N’avez-vous jamais pensé confier ce projet à un autre dessinateur ?
Non, je n’ai même jamais pensé à un éditeur. C’est un album que j’ai commencé à faire et puis, quand je suis arrivé autour des 30 planches, je me suis dit que le moment était arrivé de se demander avec qui ça pourrait se faire. J’ai donc d’abord proposé l’album à la maison d’édition espagnole Astiberri. Et puis c’est Astiberri qui a vendu les droits à Rue de Sèvres, où ils ont été partants dès qu’ils ont vu les premières planches.
Avez-vous beaucoup travaillé votre style ?
Non. Je suis très habitué à dessiner des décors, des personnages. Travailler l’expressivité des personnages est très important dans le dessin animé, surtout dans la préproduction, ce que j’ai fait pendant des années. Mais trouver un registre graphique cohérent, ça m’a pris du temps.
Avez-vous eu des retours de vos habituels dessinateurs ?
Oui, mais c’est ce sont des amis, je me demande si c’était sincère ! (rires) Ils m’ont dit que c’était super, mais c’est peut-être n’importe quoi.
Avez-vous dans l’idée de refaire un tel album ?
J’en ai l’envie, mais il faut trouver le temps. La priorité, évidemment, ce sont les séries en cours. J’ai déjà fini le scénario du prochain Corto Maltese, je travaille maintenant sur le prochain Blacksad et aussi sur un nouveau projet chez Dargaud, avec ma femme, Teresa Valero, qui est scénariste aussi. On travaille à quatre mains sur un scénario qui va être dessiné par Antonio Lapone. Ça fait donc pas mal de choses à faire ! Mais après ça, c’est sûr que je retournerai sur un album solo parce que j’adore faire ça.

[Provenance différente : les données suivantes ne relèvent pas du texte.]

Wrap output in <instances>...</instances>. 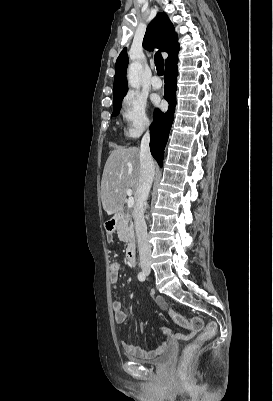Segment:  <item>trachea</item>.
Here are the masks:
<instances>
[{"label": "trachea", "mask_w": 273, "mask_h": 401, "mask_svg": "<svg viewBox=\"0 0 273 401\" xmlns=\"http://www.w3.org/2000/svg\"><path fill=\"white\" fill-rule=\"evenodd\" d=\"M154 61L158 75L162 76L164 74V59L160 52L155 54Z\"/></svg>", "instance_id": "obj_1"}]
</instances>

Avez-vous déjà des idées ?
J’en ai mais elles ne sont pas très développées. Il faut que je me trouve un moment calme sinon c’est impossible. Il faut investir de l’énergie, ce n’est pas seulement du travail, donc il faut s’y mettre en restant isolé des autres projets.

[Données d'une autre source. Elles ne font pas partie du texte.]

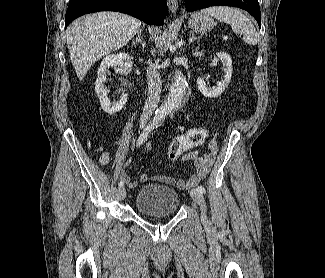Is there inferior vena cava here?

Vous avez un planning bien défini?
Non, parce qu’il y a toujours des compromis, ça ne dépend pas que de moi mais aussi des copains dessinateurs, de l’éditeur aussi.

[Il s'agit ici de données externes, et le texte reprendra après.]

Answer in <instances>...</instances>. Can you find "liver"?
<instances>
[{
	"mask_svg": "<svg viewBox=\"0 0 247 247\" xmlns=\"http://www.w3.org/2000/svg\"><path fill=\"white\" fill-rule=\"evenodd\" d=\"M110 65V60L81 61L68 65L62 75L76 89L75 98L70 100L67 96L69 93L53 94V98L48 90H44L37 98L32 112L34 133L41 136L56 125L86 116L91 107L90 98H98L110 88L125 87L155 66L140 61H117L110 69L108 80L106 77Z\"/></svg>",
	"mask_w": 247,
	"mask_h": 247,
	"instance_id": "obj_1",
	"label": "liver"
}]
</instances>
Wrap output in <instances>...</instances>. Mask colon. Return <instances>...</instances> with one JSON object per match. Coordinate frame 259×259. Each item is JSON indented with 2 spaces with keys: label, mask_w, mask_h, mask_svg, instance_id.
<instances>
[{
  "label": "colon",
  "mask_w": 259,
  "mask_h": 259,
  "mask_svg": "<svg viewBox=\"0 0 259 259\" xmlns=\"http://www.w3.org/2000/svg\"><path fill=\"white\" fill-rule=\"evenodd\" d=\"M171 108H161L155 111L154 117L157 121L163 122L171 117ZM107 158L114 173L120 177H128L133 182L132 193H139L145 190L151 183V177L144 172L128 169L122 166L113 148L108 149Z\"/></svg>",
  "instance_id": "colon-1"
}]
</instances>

En plus, vous êtes engagé sur des séries qui sont toujours très attendues, comme le retour de Corto Maltese présenté ici-même l’an dernier.
C’est pour ça que je parle de priorités… c’est surtout un message pour les fans des Blacksad ! (rires) Tout ça donne une visibilité et c’est super. Mais en même temps c’est un travail à ajouter au dessin et à l’écriture. Par exemple, la tournée pour Corto est épuisante. Et ça a pris beaucoup de temps, ce sont des mois où tu dois beaucoup voyager et tout ça. Et faire un tel album, c’est compliqué.
Surtout qu’il doit y avoir un gros travail de recherche, ce n’est pas Madrid…
Si tu imaginais toute la documentation… c’est un sacré boulot !
Alors bonne continuation et merci !
Propos recueillis par Arnaud Gueury.
Interview réalisée le 29 octobre 2016.